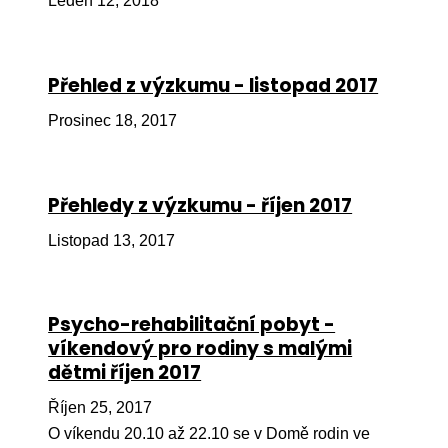
Leden 12, 2018
Ko
Výz
Přehled z výzkumu - listopad 2017
No
Prosinec 18, 2017
Re
Aktiv
Přehledy z výzkumu - říjen 2017
Ak
Listopad 13, 2017
Je
Ve
Psycho-rehabilitační pobyt -
Sv
víkendový pro rodiny s malými
sval
dětmi říjen 2017
Od
Říjen 25, 2017
kon
O víkendu 20.10 až 22.10 se v Domě rodin ve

___

Only the lines from the one that contains "dětmi říjen 2017" to the end of the data should be output, exactly as they appear.

> **ANSWER TO THIS TASK**:
dětmi říjen 2017
Od
Říjen 25, 2017
kon
O víkendu 20.10 až 22.10 se v Domě rodin ve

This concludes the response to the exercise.